Jakarta (ANTARA) - Pada era reformasi, sejarah penting tercatat dalam perjalanan institusi kepolisian Indonesia, saat Kepolisian Republik Indonesia (Polri) resmi dipisahkan dari Angkatan Bersenjata Republik Indonesia (ABRI).
Pemisahan ini menjadi tonggak bersejarah yang menandai upaya peningkatan profesionalisme POLRI sebagai lembaga yang lebih independen dalam menjalankan tugasnya sebagai penegak hukum.
Proses pemisahan POLRI dari ABRI menjadi salah satu tonggak penting dalam sejarah reformasi birokrasi Indonesia. Keputusan ini diambil untuk menjadikan Polri sebagai institusi yang independen dalam menjalankan tugasnya sebagai aparat penegak hukum, terlepas dari pengaruh militer.
Sebelum perpisahan tersebut, POLRI merupakan bagian dari struktur ABRI, yang melibatkan polisi dalam satu komando dengan TNI (Tentara Nasional Indonesia).
Namun, seiring dengan dinamika sosial dan politik, serta tuntutan masyarakat akan sistem keamanan yang lebih profesional, independen, dan transparan, pemerintah mengambil langkah strategis untuk memisahkan keduanya.
Pada masa itu, langkah ini juga merupakan bagian dari reformasi besar-besaran di berbagai sektor negara, terutama setelah era Orde Baru. Pemerintah Indonesia, yang saat itu dipimpin oleh Presiden B.J. Habibie, berkomitmen untuk membangun sebuah institusi kepolisian yang lebih mandiri dan profesional, terlepas dari pengaruh militer.

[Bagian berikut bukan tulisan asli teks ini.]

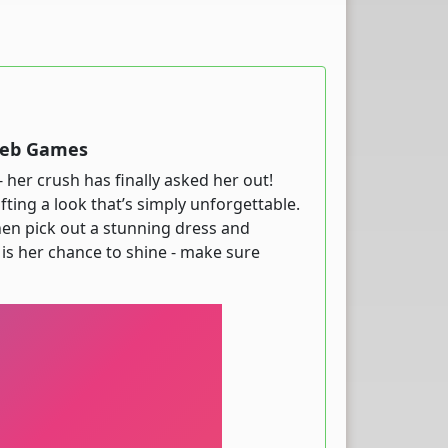
 Web Games
- her crush has finally asked her out!
fting a look that’s simply unforgettable.
hen pick out a stunning dress and
 is her chance to shine - make sure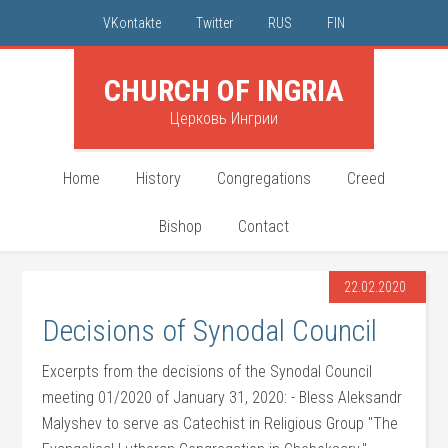
VKontakte
Twitter
RUS
FIN
CHURCH OF INGRIA
Церковь Ингрии
Home
History
Congregations
Creed
Bishop
Contact
22.02.2020
Decisions of Synodal Council
Excerpts from the decisions of the Synodal Council
meeting 01/2020 of January 31, 2020: - Bless Aleksandr
Malyshev to serve as Catechist in Religious Group "The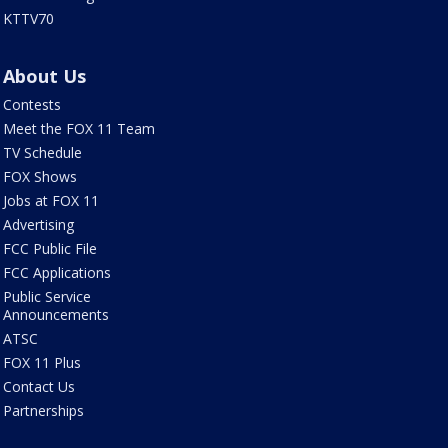
KTTV70
About Us
Contests
Meet the FOX 11 Team
TV Schedule
FOX Shows
Jobs at FOX 11
Advertising
FCC Public File
FCC Applications
Public Service
Announcements
ATSC
FOX 11 Plus
Contact Us
Partnerships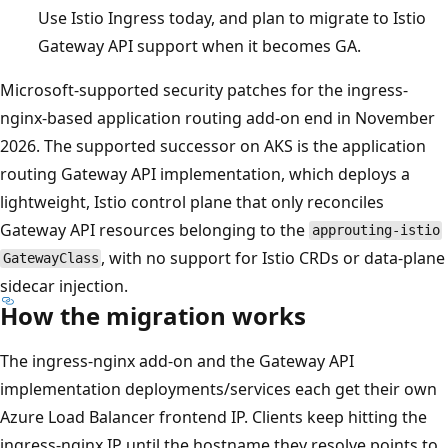
Use Istio Ingress today, and plan to migrate to Istio
Gateway API support when it becomes GA.
Microsoft-supported security patches for the ingress-
nginx-based application routing add-on end in November
2026. The supported successor on AKS is the application
routing Gateway API implementation, which deploys a
lightweight, Istio control plane that only reconciles
Gateway API resources belonging to the
approuting-istio
, with no support for Istio CRDs or data-plane
GatewayClass
sidecar injection.
How the migration works
The ingress-nginx add-on and the Gateway API
implementation deployments/services each get their own
Azure Load Balancer frontend IP. Clients keep hitting the
ingress-nginx IP until the hostname they resolve points to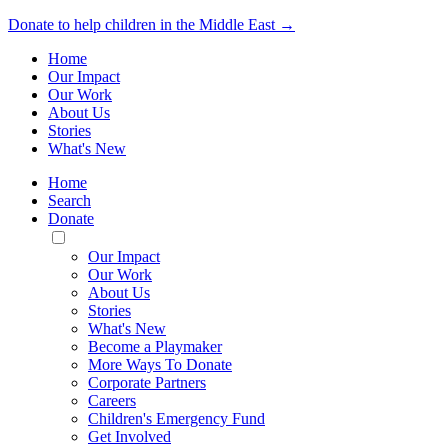
Donate to help children in the Middle East →
Home
Our Impact
Our Work
About Us
Stories
What's New
Home
Search
Donate
Toggle
Mobile
Our Impact
Menu
Our Work
About Us
Stories
What's New
Become a Playmaker
More Ways To Donate
Corporate Partners
Careers
Children's Emergency Fund
Get Involved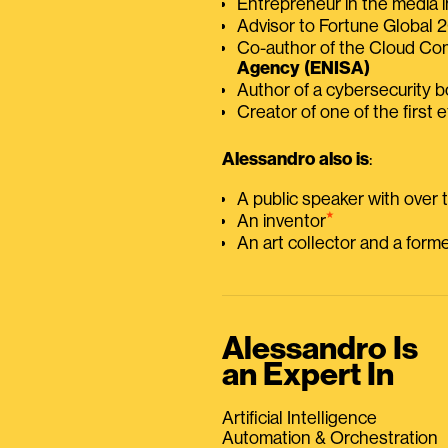
Entrepreneur in the media i
Advisor to Fortune Global
Co-author of the Cloud C
Agency (ENISA)
Author of a cybersecurity 
Creator of one of the first e
Alessandro also is
:
A public speaker with over
⭑
An inventor
An art collector and a for
Alessandro Is
an Expert In
Artificial Intelligence
Automation & Orchestration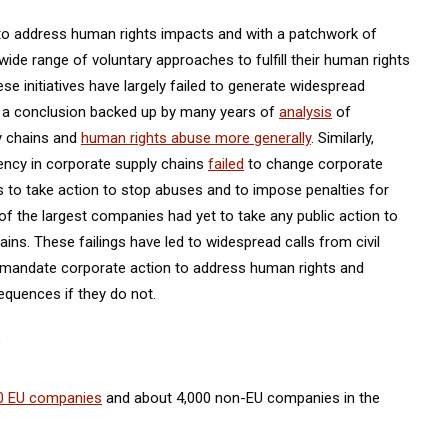
n to address human rights impacts and with a patchwork of
ide range of voluntary approaches to fulfill their human rights
se initiatives have largely failed to generate widespread
, a conclusion backed up by many years of
analysis
of
ly chains and
human rights abuse more generally
. Similarly,
rency in corporate supply chains
failed
to change corporate
s to take action to stop abuses and to impose penalties for
of the largest companies had yet to take any public action to
ins. These failings have led to widespread calls from civil
mandate corporate action to address human rights and
quences if they do not.
?
0 EU companies
and about 4,000 non-EU companies in the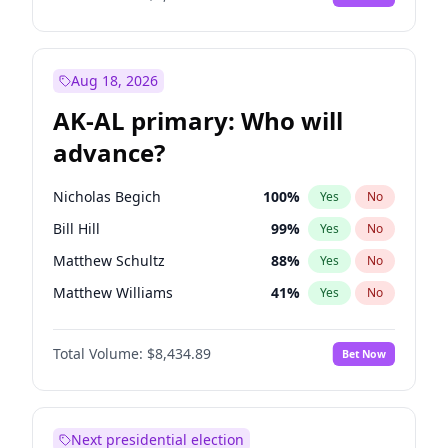
Aug 18, 2026
AK-AL primary: Who will
advance?
Nicholas Begich
100
%
Yes
No
Bill Hill
99
%
Yes
No
Matthew Schultz
88
%
Yes
No
Matthew Williams
41
%
Yes
No
John Brendan Williams
67
%
Yes
No
Total Volume:
$8,434.89
Bet Now
Next presidential election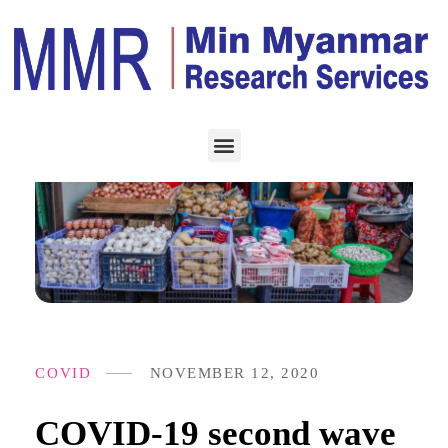
COVID
NOVEMBER 12, 2020
COVID-19 second wave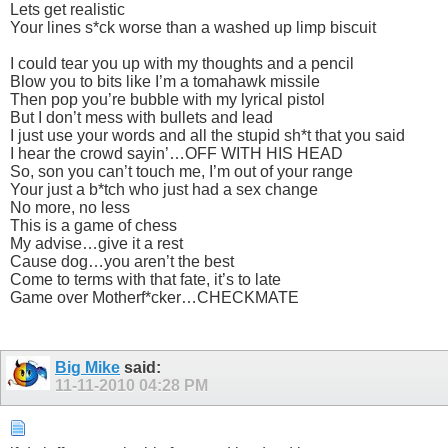
Lets get realistic
Your lines s*ck worse than a washed up limp biscuit
I could tear you up with my thoughts and a pencil
Blow you to bits like I’m a tomahawk missile
Then pop you’re bubble with my lyrical pistol
But I don’t mess with bullets and lead
I just use your words and all the stupid sh*t that you said
I hear the crowd sayin’…OFF WITH HIS HEAD
So, son you can’t touch me, I’m out of your range
Your just a b*tch who just had a sex change
No more, no less
This is a game of chess
My advise…give it a rest
Cause dog…you aren’t the best
Come to terms with that fate, it’s to late
Game over Motherf*cker…CHECKMATE
Big Mike
said:
11-11-2010
04:28 PM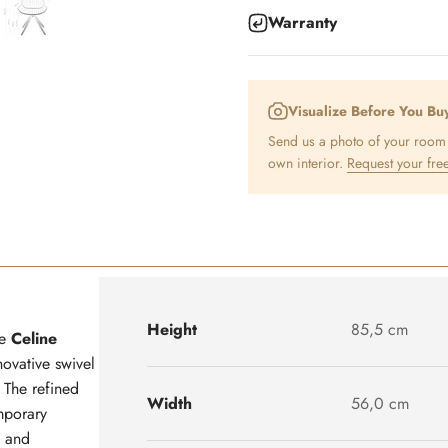
Warranty
Visualize Before You Bu
Send us a photo of your room a
own interior.
Request your free
Height
85,5 cm
he
Celine
novative swivel
. The refined
Width
56,0 cm
mporary
y and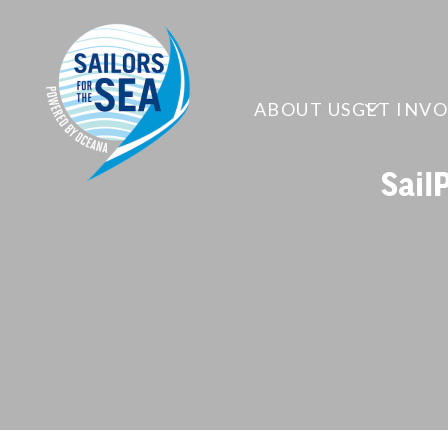
ABOUT US
GET INV
Sail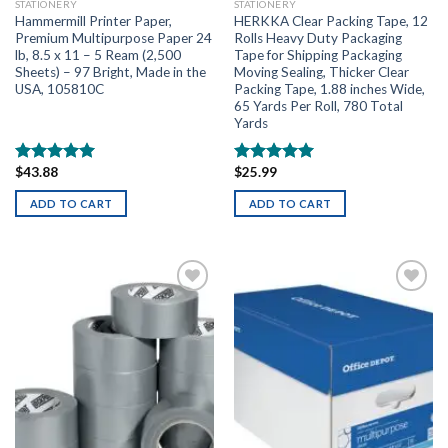
STATIONERY
STATIONERY
Hammermill Printer Paper,
HERKKA Clear Packing Tape, 12
Premium Multipurpose Paper 24
Rolls Heavy Duty Packaging
lb, 8.5 x 11 – 5 Ream (2,500
Tape for Shipping Packaging
Sheets) – 97 Bright, Made in the
Moving Sealing, Thicker Clear
USA, 105810C
Packing Tape, 1.88 inches Wide,
65 Yards Per Roll, 780 Total
Yards
$
43.88
$
25.99
Rated
5.00
Rated
5.00
out of 5
out of 5
ADD TO CART
ADD TO CART
Add to
Add to
wishlist
wishlist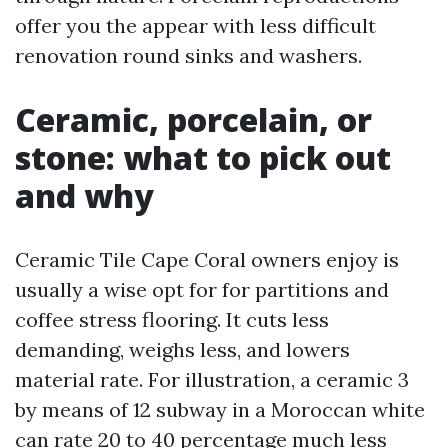
offer you the appear with less difficult
renovation round sinks and washers.
Ceramic, porcelain, or
stone: what to pick out
and why
Ceramic Tile Cape Coral owners enjoy is
usually a wise opt for for partitions and
coffee stress flooring. It cuts less
demanding, weighs less, and lowers
material rate. For illustration, a ceramic 3
by means of 12 subway in a Moroccan white
can rate 20 to 40 percentage much less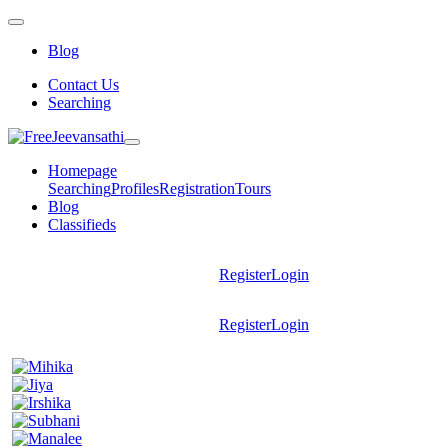
Blog
Contact Us
Searching
Homepage
Searching
Profiles
Registration
Tours
Blog
Classifieds
Register
Login
Register
Login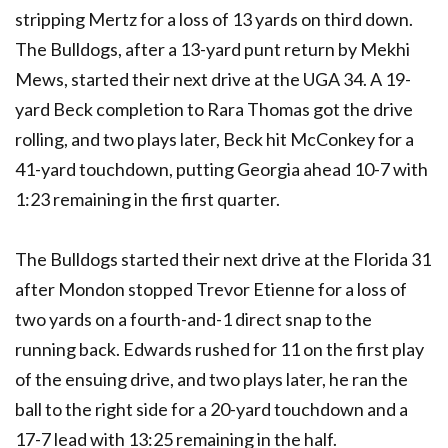
stripping Mertz for a loss of 13 yards on third down.
The Bulldogs, after a 13-yard punt return by Mekhi
Mews, started their next drive at the UGA 34. A 19-
yard Beck completion to Rara Thomas got the drive
rolling, and two plays later, Beck hit McConkey for a
41-yard touchdown, putting Georgia ahead 10-7 with
1:23 remaining in the first quarter.
The Bulldogs started their next drive at the Florida 31
after Mondon stopped Trevor Etienne for a loss of
two yards on a fourth-and-1 direct snap to the
running back. Edwards rushed for 11 on the first play
of the ensuing drive, and two plays later, he ran the
ball to the right side for a 20-yard touchdown and a
17-7 lead with 13:25 remaining in the half.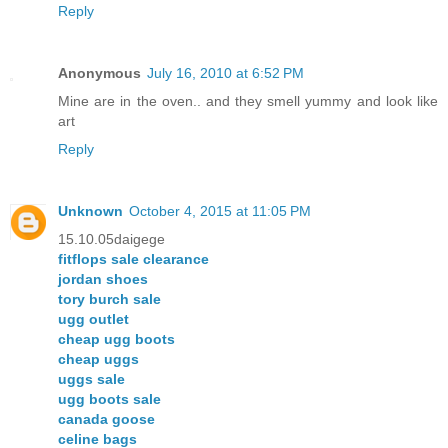
Reply
Anonymous
July 16, 2010 at 6:52 PM
Mine are in the oven.. and they smell yummy and look like
art
Reply
Unknown
October 4, 2015 at 11:05 PM
15.10.05daigege
fitflops sale clearance
jordan shoes
tory burch sale
ugg outlet
cheap ugg boots
cheap uggs
uggs sale
ugg boots sale
canada goose
celine bags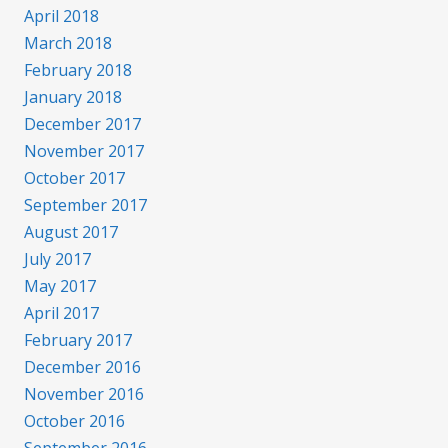
April 2018
March 2018
February 2018
January 2018
December 2017
November 2017
October 2017
September 2017
August 2017
July 2017
May 2017
April 2017
February 2017
December 2016
November 2016
October 2016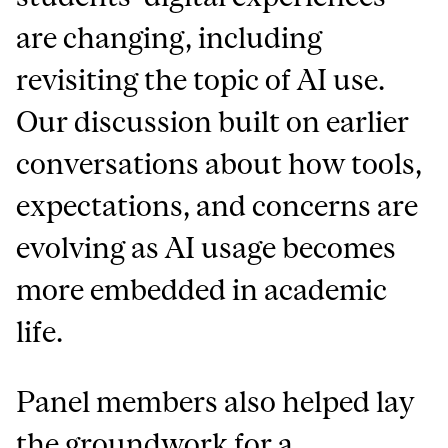
are changing, including
revisiting the topic of AI use.
Our discussion built on earlier
conversations about how tools,
expectations, and concerns are
evolving as AI usage becomes
more embedded in academic
life.
Panel members also helped lay
the groundwork for a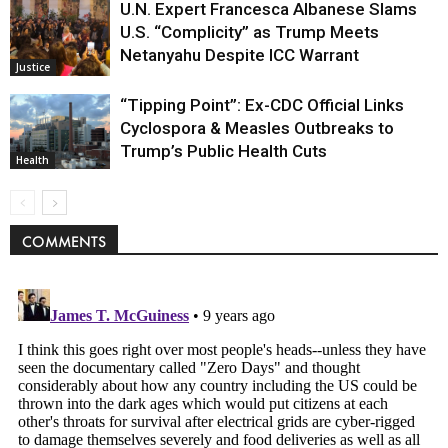
U.N. Expert Francesca Albanese Slams
U.S. “Complicity” as Trump Meets
Netanyahu Despite ICC Warrant
Justice
“Tipping Point”: Ex-CDC Official Links
Cyclospora & Measles Outbreaks to
Trump’s Public Health Cuts
Health
COMMENTS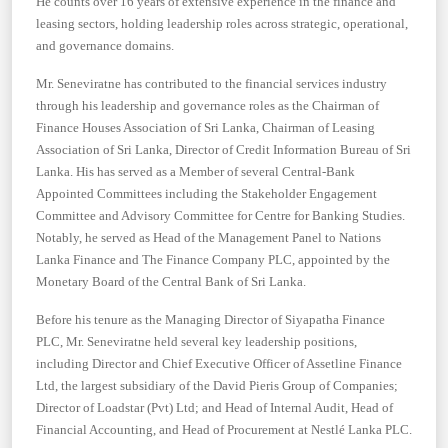
He counts over 16 years of extensive experience in the finance and
leasing sectors, holding leadership roles across strategic, operational,
and governance domains.
Mr. Seneviratne has contributed to the financial services industry
through his leadership and governance roles as the Chairman of
Finance Houses Association of Sri Lanka, Chairman of Leasing
Association of Sri Lanka, Director of Credit Information Bureau of Sri
Lanka. His has served as a Member of several Central-Bank
Appointed Committees including the Stakeholder Engagement
Committee and Advisory Committee for Centre for Banking Studies.
Notably, he served as Head of the Management Panel to Nations
Lanka Finance and The Finance Company PLC, appointed by the
Monetary Board of the Central Bank of Sri Lanka.
Before his tenure as the Managing Director of Siyapatha Finance
PLC, Mr. Seneviratne held several key leadership positions,
including Director and Chief Executive Officer of Assetline Finance
Ltd, the largest subsidiary of the David Pieris Group of Companies;
Director of Loadstar (Pvt) Ltd; and Head of Internal Audit, Head of
Financial Accounting, and Head of Procurement at Nestlé Lanka PLC.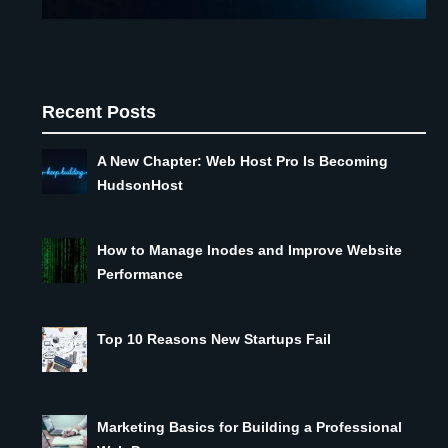
Recent Posts
A New Chapter: Web Host Pro Is Becoming
HudsonHost
How to Manage Inodes and Improve Website
Performance
Top 10 Reasons New Startups Fail
Marketing Basics for Building a Professional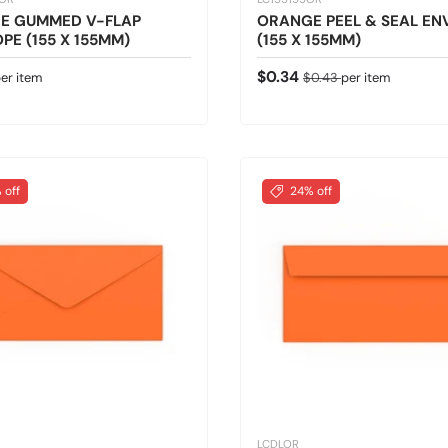
E GUMMED V-FLAP
ORANGE PEEL & SEAL EN
PE (155 X 155MM)
(155 X 155MM)
 price
Sale price
Regular price
$0.34
er item
$0.43
per item
 off
24% off
LCDLOR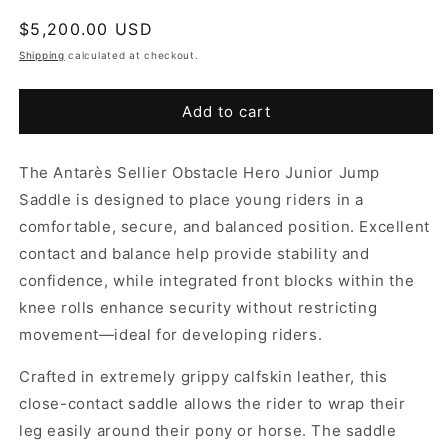
Regular
$5,200.00 USD
price
Shipping
calculated at checkout.
Add to cart
The Antarès Sellier Obstacle Hero Junior Jump
Saddle is designed to place young riders in a
comfortable, secure, and balanced position. Excellent
contact and balance help provide stability and
confidence, while integrated front blocks within the
knee rolls enhance security without restricting
movement—ideal for developing riders.
Crafted in extremely grippy calfskin leather, this
close-contact saddle allows the rider to wrap their
leg easily around their pony or horse. The saddle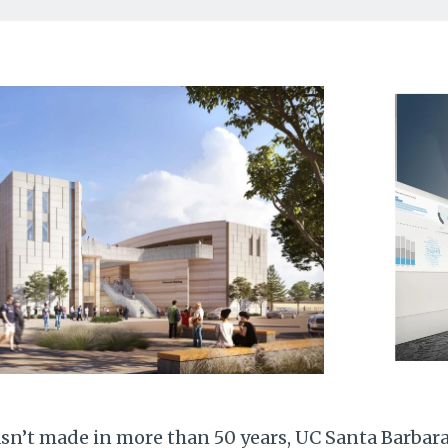
asn’t made in more than 50 years, UC Santa Barbar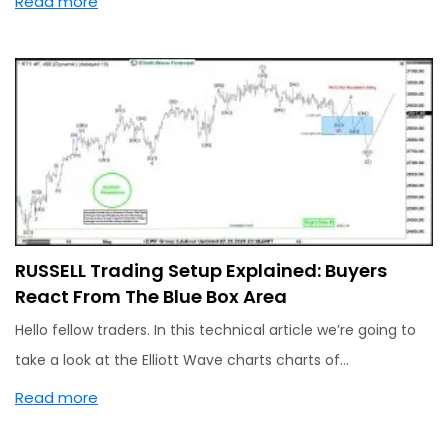
Read more
RUSSELL Trading Setup Explained: Buyers
React From The Blue Box Area
Hello fellow traders. In this technical article we’re going to
take a look at the Elliott Wave charts charts of…
Read more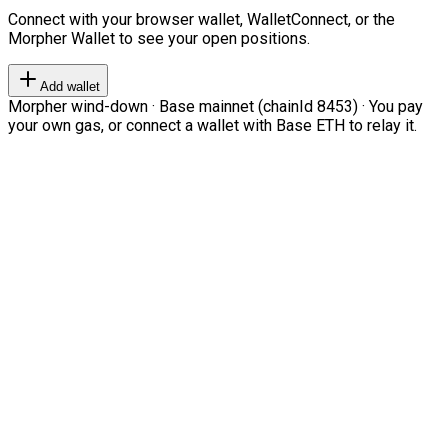
Connect with your browser wallet, WalletConnect, or the
Morpher Wallet to see your open positions.
Add wallet
Morpher wind-down · Base mainnet (chainId 8453) · You pay
your own gas, or connect a wallet with Base ETH to relay it.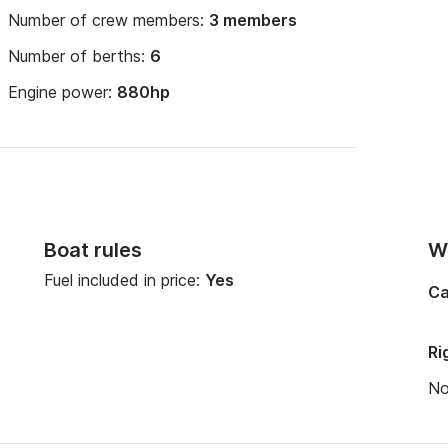
Number of crew members:
3 members
Number of berths:
6
Engine power:
880hp
Boat rules
Wi
Fuel included in price:
Yes
Ca
Ri
N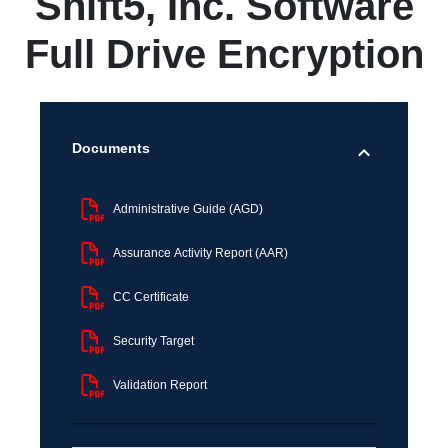
Shift5, Inc. Software
Full Drive Encryption
Documents
Administrative Guide (AGD)
Assurance Activity Report (AAR)
CC Certificate
Security Target
Validation Report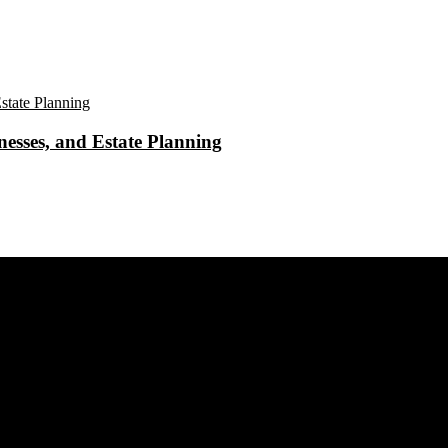
esses, and Estate Planning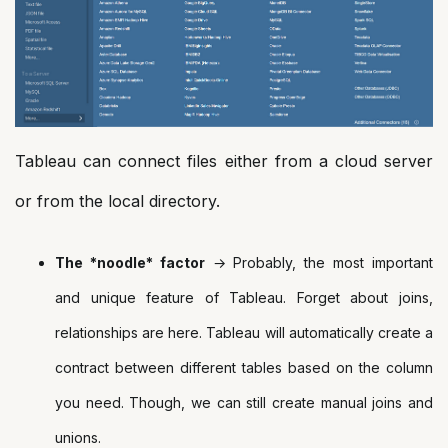
Tableau can connect files either from a cloud server
or from the local directory.
The *noodle* factor
→ Probably, the most important
and unique feature of Tableau. Forget about joins,
relationships are here. Tableau will automatically create a
contract between different tables based on the column
you need. Though, we can still create manual joins and
unions.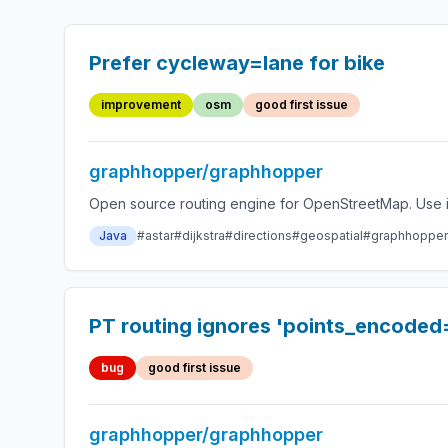
Prefer cycleway=lane for bike
improvement
osm
good first issue
graphhopper/graphhopper
Open source routing engine for OpenStreetMap. Use it
Java
#astar
#dijkstra
#directions
#geospatial
#graphhopper
PT routing ignores 'points_encoded
bug
good first issue
graphhopper/graphhopper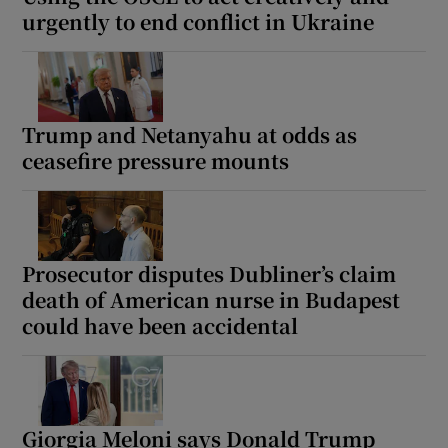
urgently to end conflict in Ukraine
Trump and Netanyahu at odds as
ceasefire pressure mounts
Prosecutor disputes Dubliner’s claim
death of American nurse in Budapest
could have been accidental
Giorgia Meloni says Donald Trump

Baca juga: Polri: Aturan penggunaan senpi personel hanya perlu optimalisasi
Sejarah pembentukan - pemisahan POLRI dan ABRI
Sejarah pembentukan dimulai pada saat Presiden Soekarno menyatakan akan membentuk ABRI yang terdiri dari Angkatan Perang dan Angkatan Kepolisian. Berdasarkan Keputusan Presiden (Keppres) No. 21/1960, gelar Menteri Muda Kepolisian dihapuskan dan digantikan dengan sebutan Menteri Kepolisian Negara yang berada di bawah koordinasi Angkatan Perang, serta termasuk dalam bidang keamanan nasional.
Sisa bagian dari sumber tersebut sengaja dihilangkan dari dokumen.